Leipzig, Munich, Dresden. Changing locations has shaped Claudia Riedel’s path in life. Born in Leipzig, she began her professional career by completing an apprenticeship in a family-run optician’s, gaining her master optician qualification as she studied alongside her work commitments. In the mid 1990s, she decided to go to Munich and started working for a well-known chain of opticians, where she soon became manager of the second largest branch in the Bavarian capital. But after five years, she felt as if she wanted to go home. Looking back, she says: “I just missed the warm-hearted, sincere Saxon mentality when I was in Munich. I dreamt of setting up my own business in Saxony.” Riedel worked out a business idea involving individual, high-quality glasses. After asking around, she discovered there was a gap in the market in Dresden for the kind of eyewear she had in mind.

Claudia Riedel

An optician with entrepreneurial spirit

Riedel moved from Munich to Dresden, found suitable retail premises, took out a loan and got started. The 43-year-old says: “Thinking about it today, it was a real adventure. I only knew a handful of people in Dresden.” But her idea took hold and the shop gained in popularity. Riedel’s business, “Schaulust” (“Curiosity”), has grown into a well-known brand since it was established in 2001. She now employs six permanent members of staff and a trainee. Schaulust’s philosophy is simple: “We want our customers to enjoy their glasses. Eyewear should emphasise the wearer’s individual style and personality, and meet their very specific needs.” To ensure the products do that, Schaulust works with small manufacturers sought out by Riedel and her team at European trade shows.

Prize-winning returnee

In her 13 years in business, Claudia Riedel has also learnt to cope with the lean times. “It’s all part of being an entrepreneur,” she says.
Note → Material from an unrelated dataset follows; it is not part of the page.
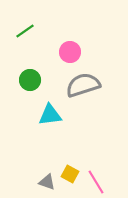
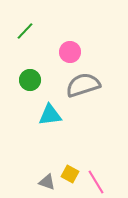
green line: rotated 12 degrees counterclockwise
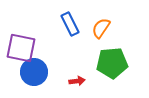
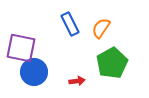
green pentagon: rotated 24 degrees counterclockwise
She experimented with a second store and a special shop for sunglasses, but gave them up in 2010 after three tough years. “I switched my focus back to the main store, and developed and expanded it instead.” With successful results: in 2009, Claudia Riedel received the Free State of Saxony’s business founder award for her innovative business concept. In his presentation speech, the president of Saxony’s Chamber of Trade attested to Riedel’s achievements, saying she truly exemplified Saxon craftsmanship. Claudia Riedel says: “I’ve made a real home for myself in Dresden. I love the people, my job, the city and the surrounding area. Coming back to Saxony all those years ago was definitely the right decision.”